(The data begins)

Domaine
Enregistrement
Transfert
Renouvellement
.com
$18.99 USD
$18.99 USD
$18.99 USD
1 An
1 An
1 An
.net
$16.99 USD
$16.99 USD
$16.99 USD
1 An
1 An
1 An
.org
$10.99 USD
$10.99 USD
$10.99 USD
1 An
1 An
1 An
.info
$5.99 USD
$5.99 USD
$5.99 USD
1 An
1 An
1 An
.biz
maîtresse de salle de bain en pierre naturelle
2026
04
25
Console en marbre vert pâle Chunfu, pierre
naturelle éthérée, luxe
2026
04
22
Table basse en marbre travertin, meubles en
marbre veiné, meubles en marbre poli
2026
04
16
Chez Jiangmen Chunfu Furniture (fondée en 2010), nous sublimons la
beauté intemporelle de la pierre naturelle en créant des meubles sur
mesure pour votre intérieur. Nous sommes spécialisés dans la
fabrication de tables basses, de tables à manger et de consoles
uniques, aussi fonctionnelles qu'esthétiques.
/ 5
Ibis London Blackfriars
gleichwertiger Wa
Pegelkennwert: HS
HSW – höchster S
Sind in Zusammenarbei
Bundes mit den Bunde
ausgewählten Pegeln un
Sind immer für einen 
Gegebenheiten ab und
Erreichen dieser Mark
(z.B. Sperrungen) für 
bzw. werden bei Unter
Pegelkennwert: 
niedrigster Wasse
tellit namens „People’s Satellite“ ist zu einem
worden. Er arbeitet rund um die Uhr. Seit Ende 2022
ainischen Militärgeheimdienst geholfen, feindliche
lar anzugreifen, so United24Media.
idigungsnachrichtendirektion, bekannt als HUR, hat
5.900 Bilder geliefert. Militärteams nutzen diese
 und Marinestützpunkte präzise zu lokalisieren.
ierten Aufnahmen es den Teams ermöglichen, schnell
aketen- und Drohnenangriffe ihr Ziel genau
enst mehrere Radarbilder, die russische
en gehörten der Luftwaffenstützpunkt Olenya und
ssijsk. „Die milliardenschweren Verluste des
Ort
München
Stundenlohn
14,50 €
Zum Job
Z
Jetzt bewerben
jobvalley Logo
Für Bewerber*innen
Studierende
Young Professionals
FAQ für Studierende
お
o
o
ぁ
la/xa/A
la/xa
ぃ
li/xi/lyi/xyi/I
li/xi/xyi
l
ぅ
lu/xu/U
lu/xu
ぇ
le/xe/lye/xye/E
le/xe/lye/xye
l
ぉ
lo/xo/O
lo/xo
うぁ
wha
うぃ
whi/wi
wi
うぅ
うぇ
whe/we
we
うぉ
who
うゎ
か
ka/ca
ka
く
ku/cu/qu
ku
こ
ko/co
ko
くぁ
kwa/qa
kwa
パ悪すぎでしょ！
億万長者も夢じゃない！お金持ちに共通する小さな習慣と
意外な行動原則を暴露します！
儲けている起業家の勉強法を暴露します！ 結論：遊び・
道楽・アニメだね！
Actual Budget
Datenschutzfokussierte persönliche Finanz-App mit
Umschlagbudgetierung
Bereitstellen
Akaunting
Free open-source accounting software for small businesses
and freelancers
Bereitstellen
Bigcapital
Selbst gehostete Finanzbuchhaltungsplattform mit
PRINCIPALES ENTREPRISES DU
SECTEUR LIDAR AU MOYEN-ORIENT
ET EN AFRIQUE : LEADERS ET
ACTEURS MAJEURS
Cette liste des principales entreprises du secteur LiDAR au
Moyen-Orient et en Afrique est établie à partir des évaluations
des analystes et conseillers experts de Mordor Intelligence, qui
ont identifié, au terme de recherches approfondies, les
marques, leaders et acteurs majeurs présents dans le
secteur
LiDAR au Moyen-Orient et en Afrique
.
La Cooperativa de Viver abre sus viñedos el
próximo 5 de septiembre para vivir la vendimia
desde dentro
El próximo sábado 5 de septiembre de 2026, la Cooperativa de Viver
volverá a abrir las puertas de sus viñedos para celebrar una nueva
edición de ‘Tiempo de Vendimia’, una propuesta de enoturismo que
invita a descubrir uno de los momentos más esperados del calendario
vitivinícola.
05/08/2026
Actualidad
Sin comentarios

(The data ends)

The task:
Transcribe all of the data so that each line matches the source exactly.

Answer section:
Domaine
Enregistrement
Transfert
Renouvellement
.com
$18.99 USD
$18.99 USD
$18.99 USD
1 An
1 An
1 An
.net
$16.99 USD
$16.99 USD
$16.99 USD
1 An
1 An
1 An
.org
$10.99 USD
$10.99 USD
$10.99 USD
1 An
1 An
1 An
.info
$5.99 USD
$5.99 USD
$5.99 USD
1 An
1 An
1 An
.biz
maîtresse de salle de bain en pierre naturelle
2026
04
25
Console en marbre vert pâle Chunfu, pierre
naturelle éthérée, luxe
2026
04
22
Table basse en marbre travertin, meubles en
marbre veiné, meubles en marbre poli
2026
04
16
Chez Jiangmen Chunfu Furniture (fondée en 2010), nous sublimons la
beauté intemporelle de la pierre naturelle en créant des meubles sur
mesure pour votre intérieur. Nous sommes spécialisés dans la
fabrication de tables basses, de tables à manger et de consoles
uniques, aussi fonctionnelles qu'esthétiques.
/ 5
Ibis London Blackfriars
gleichwertiger Wa
Pegelkennwert: HS
HSW – höchster S
Sind in Zusammenarbei
Bundes mit den Bunde
ausgewählten Pegeln un
Sind immer für einen 
Gegebenheiten ab und
Erreichen dieser Mark
(z.B. Sperrungen) für 
bzw. werden bei Unter
Pegelkennwert: 
niedrigster Wasse
tellit namens „People’s Satellite“ ist zu einem
worden. Er arbeitet rund um die Uhr. Seit Ende 2022
ainischen Militärgeheimdienst geholfen, feindliche
lar anzugreifen, so United24Media.
idigungsnachrichtendirektion, bekannt als HUR, hat
5.900 Bilder geliefert. Militärteams nutzen diese
 und Marinestützpunkte präzise zu lokalisieren.
ierten Aufnahmen es den Teams ermöglichen, schnell
aketen- und Drohnenangriffe ihr Ziel genau
enst mehrere Radarbilder, die russische
en gehörten der Luftwaffenstützpunkt Olenya und
ssijsk. „Die milliardenschweren Verluste des
Ort
München
Stundenlohn
14,50 €
Zum Job
Z
Jetzt bewerben
jobvalley Logo
Für Bewerber*innen
Studierende
Young Professionals
FAQ für Studierende
お
o
o
ぁ
la/xa/A
la/xa
ぃ
li/xi/lyi/xyi/I
li/xi/xyi
l
ぅ
lu/xu/U
lu/xu
ぇ
le/xe/lye/xye/E
le/xe/lye/xye
l
ぉ
lo/xo/O
lo/xo
うぁ
wha
うぃ
whi/wi
wi
うぅ
うぇ
whe/we
we
うぉ
who
うゎ
か
ka/ca
ka
く
ku/cu/qu
ku
こ
ko/co
ko
くぁ
kwa/qa
kwa
パ悪すぎでしょ！
億万長者も夢じゃない！お金持ちに共通する小さな習慣と
意外な行動原則を暴露します！
儲けている起業家の勉強法を暴露します！ 結論：遊び・
道楽・アニメだね！
Actual Budget
Datenschutzfokussierte persönliche Finanz-App mit
Umschlagbudgetierung
Bereitstellen
Akaunting
Free open-source accounting software for small businesses
and freelancers
Bereitstellen
Bigcapital
Selbst gehostete Finanzbuchhaltungsplattform mit
PRINCIPALES ENTREPRISES DU
SECTEUR LIDAR AU MOYEN-ORIENT
ET EN AFRIQUE : LEADERS ET
ACTEURS MAJEURS
Cette liste des principales entreprises du secteur LiDAR au
Moyen-Orient et en Afrique est établie à partir des évaluations
des analystes et conseillers experts de Mordor Intelligence, qui
ont identifié, au terme de recherches approfondies, les
marques, leaders et acteurs majeurs présents dans le
secteur
LiDAR au Moyen-Orient et en Afrique
.
La Cooperativa de Viver abre sus viñedos el
próximo 5 de septiembre para vivir la vendimia
desde dentro
El próximo sábado 5 de septiembre de 2026, la Cooperativa de Viver
volverá a abrir las puertas de sus viñedos para celebrar una nueva
edición de ‘Tiempo de Vendimia’, una propuesta de enoturismo que
invita a descubrir uno de los momentos más esperados del calendario
vitivinícola.
05/08/2026
Actualidad
Sin comentarios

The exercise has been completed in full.